● **TASK TO CARRY OUT**: Where a line contains the word "Facultad", copy that line from the records below.

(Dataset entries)

**********

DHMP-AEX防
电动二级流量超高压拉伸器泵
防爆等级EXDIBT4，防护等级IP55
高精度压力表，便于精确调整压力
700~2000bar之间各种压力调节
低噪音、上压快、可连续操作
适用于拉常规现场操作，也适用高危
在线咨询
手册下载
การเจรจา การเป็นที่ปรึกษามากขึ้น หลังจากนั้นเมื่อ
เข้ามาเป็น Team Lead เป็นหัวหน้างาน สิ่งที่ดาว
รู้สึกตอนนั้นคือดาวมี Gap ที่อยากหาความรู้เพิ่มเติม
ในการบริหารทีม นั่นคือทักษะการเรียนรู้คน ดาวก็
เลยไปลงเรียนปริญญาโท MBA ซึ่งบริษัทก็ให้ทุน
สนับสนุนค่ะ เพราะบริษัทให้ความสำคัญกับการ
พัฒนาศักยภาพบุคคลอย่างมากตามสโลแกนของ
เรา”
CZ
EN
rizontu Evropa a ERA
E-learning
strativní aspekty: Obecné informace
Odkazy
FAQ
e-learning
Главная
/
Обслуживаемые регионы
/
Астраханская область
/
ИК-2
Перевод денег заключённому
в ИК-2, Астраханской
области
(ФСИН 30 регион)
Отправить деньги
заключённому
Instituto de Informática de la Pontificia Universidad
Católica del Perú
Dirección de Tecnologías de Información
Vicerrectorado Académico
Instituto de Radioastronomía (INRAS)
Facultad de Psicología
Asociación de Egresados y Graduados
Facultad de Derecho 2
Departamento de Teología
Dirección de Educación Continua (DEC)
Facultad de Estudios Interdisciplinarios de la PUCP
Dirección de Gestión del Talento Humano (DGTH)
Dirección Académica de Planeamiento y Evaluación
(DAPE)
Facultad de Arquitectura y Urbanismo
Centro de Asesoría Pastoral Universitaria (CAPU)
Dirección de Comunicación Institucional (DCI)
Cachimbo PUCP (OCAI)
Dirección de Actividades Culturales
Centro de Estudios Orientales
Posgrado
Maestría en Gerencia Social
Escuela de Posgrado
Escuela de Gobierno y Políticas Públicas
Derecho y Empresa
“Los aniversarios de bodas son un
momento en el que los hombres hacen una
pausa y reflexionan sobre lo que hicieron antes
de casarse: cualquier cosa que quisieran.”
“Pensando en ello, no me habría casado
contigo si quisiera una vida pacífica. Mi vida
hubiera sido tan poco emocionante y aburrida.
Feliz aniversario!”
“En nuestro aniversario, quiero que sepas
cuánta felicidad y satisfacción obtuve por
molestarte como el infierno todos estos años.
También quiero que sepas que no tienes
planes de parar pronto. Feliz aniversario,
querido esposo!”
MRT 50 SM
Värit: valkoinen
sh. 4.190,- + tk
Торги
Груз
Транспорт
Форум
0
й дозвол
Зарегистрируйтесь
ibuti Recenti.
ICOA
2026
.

**********

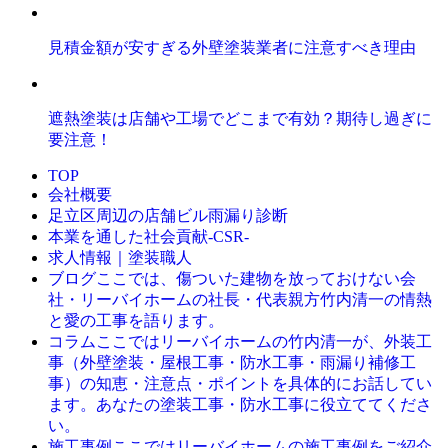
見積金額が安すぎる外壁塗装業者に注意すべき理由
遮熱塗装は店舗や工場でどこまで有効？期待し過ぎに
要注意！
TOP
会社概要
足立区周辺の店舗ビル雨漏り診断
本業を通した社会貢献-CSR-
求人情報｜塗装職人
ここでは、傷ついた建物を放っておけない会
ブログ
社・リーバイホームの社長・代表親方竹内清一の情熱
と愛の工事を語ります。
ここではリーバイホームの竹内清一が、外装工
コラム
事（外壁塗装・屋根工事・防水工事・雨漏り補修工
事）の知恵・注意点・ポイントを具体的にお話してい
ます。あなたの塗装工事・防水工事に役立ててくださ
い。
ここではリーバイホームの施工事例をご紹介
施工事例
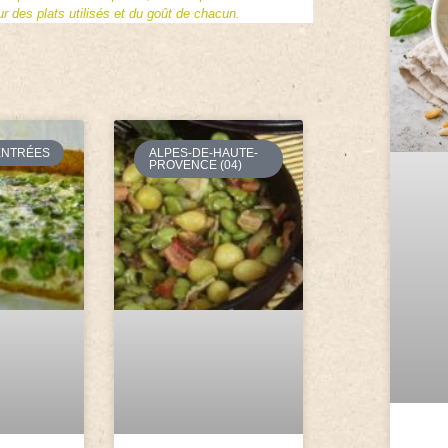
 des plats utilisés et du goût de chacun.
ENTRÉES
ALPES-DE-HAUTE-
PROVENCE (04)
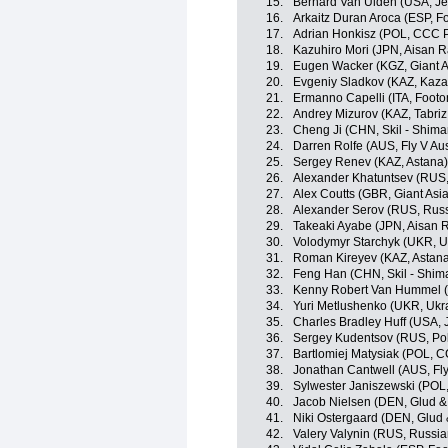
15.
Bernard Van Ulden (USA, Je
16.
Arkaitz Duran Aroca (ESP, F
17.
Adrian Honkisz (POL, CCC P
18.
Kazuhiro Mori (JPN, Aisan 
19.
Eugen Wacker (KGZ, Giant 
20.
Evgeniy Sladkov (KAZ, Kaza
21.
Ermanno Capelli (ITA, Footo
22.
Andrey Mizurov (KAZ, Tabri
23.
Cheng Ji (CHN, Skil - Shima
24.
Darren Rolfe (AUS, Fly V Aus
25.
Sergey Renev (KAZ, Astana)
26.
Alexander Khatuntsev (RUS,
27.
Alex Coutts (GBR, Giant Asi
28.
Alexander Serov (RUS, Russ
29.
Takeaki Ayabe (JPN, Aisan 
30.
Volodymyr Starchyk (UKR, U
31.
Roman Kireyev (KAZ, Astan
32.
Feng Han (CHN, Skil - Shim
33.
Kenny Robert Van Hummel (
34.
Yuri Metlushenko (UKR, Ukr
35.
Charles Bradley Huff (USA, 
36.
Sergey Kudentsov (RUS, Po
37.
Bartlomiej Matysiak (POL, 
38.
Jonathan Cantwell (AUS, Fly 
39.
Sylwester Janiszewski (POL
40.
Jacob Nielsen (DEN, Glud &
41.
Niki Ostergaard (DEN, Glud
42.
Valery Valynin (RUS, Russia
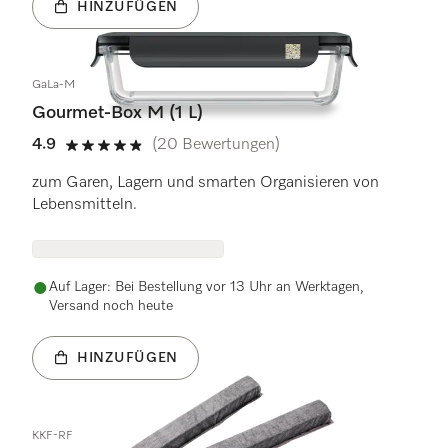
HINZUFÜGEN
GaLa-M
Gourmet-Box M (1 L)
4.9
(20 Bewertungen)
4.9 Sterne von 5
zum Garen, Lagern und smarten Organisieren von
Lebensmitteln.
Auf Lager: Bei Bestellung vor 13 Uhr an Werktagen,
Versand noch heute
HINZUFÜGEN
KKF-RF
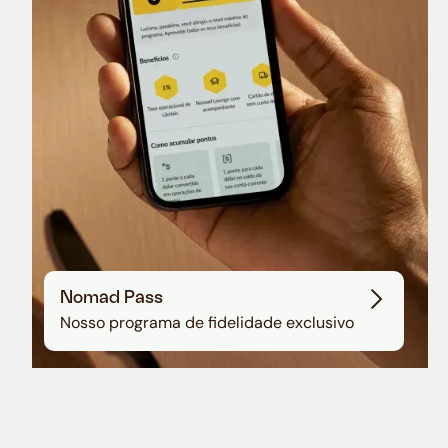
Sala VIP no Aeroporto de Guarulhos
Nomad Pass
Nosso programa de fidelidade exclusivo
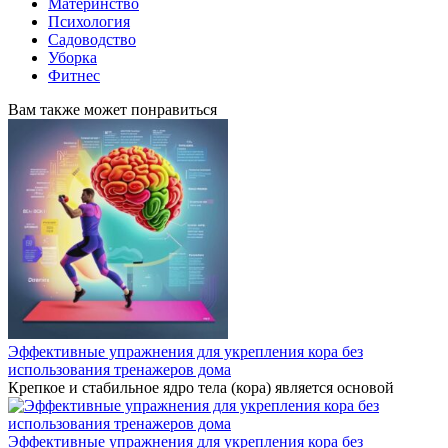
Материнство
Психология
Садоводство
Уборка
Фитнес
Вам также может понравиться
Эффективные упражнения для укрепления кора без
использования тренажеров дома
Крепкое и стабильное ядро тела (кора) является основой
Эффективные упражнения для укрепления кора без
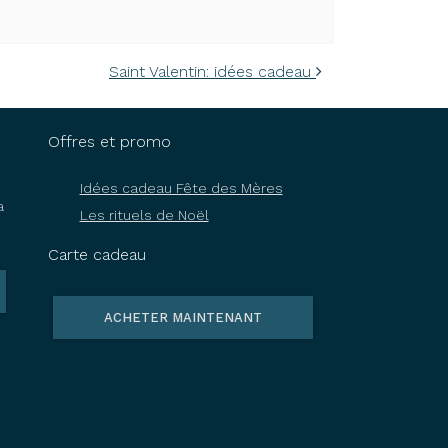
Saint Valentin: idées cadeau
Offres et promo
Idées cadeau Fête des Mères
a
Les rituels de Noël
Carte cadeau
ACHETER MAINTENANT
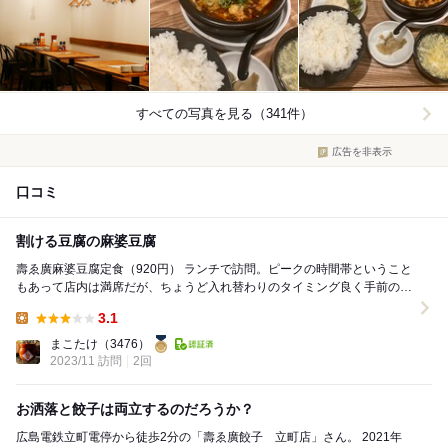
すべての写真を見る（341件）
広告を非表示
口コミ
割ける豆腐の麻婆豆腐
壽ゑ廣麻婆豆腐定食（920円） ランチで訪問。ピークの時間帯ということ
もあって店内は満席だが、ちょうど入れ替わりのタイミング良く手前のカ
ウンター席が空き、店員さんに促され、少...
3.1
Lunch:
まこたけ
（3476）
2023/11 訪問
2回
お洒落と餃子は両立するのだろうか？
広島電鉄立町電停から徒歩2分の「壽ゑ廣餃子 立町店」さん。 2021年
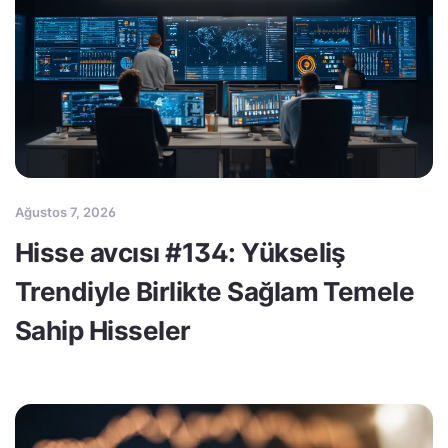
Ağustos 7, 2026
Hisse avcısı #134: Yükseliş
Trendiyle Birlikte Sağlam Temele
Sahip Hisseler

**********

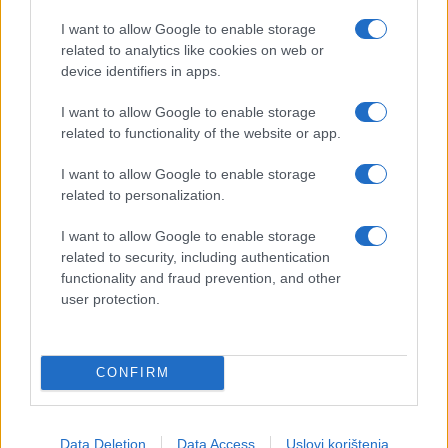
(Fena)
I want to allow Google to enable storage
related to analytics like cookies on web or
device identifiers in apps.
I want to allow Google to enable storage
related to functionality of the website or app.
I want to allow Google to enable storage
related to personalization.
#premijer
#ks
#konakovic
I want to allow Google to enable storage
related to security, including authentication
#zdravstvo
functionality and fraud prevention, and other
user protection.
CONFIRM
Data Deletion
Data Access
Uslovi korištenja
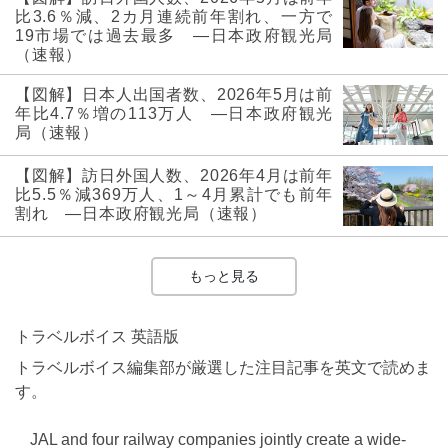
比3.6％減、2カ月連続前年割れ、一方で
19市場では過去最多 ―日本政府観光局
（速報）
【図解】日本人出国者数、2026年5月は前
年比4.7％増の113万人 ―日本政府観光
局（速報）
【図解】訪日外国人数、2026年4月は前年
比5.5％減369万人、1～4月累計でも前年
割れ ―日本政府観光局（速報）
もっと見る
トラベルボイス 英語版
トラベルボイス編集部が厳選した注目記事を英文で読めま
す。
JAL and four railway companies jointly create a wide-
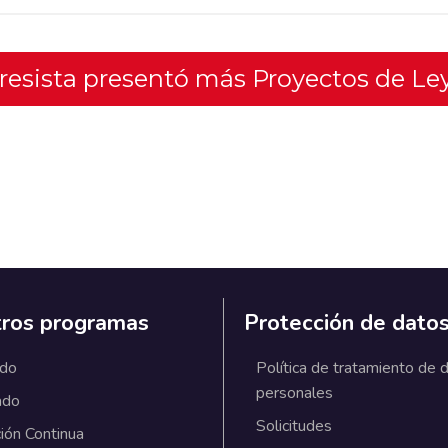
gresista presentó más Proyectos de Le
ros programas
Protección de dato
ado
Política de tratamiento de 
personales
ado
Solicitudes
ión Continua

**********

● **FINISHED EXERCISE**:
Facultad de Psicología
Facultad de Derecho 2
Facultad de Estudios Interdisciplinarios de la PUCP
Facultad de Arquitectura y Urbanismo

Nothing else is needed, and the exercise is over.